| RECORDS SHOWN |
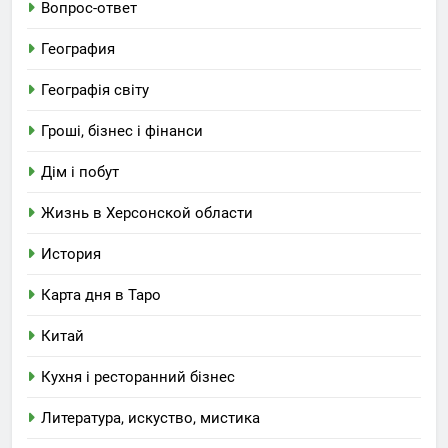
Вопрос-ответ
География
Географія світу
Гроші, бізнес і фінанси
Дім і побут
Жизнь в Херсонской области
История
Карта дня в Таро
Китай
Кухня і ресторанний бізнес
Литература, искуство, мистика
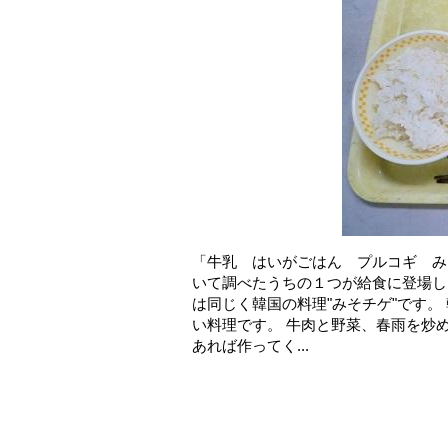
「牛乳 はいがごはん プルコギ み
いて調べたうちの１つが給食に登場しま
は同じく韓国の料理"みそチゲ"です
い料理です。 牛肉と野菜、春雨を炒
あれば作ってく...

| INSTRUCTIONS FOR THE TASK |
Apart from its pictures, the material above should be repeated exactly.

| RESULT |
Вопрос-ответ
География
Географія світу
Гроші, бізнес і фінанси
Дім і побут
Жизнь в Херсонской области
История
Карта дня в Таро
Китай
Кухня і ресторанний бізнес
Литература, искуство, мистика
「牛乳 はいがごはん プルコギ み
いて調べたうちの１つが給食に登場しま
は同じく韓国の料理"みそチゲ"です
い料理です。 牛肉と野菜、春雨を炒
あれば作ってく...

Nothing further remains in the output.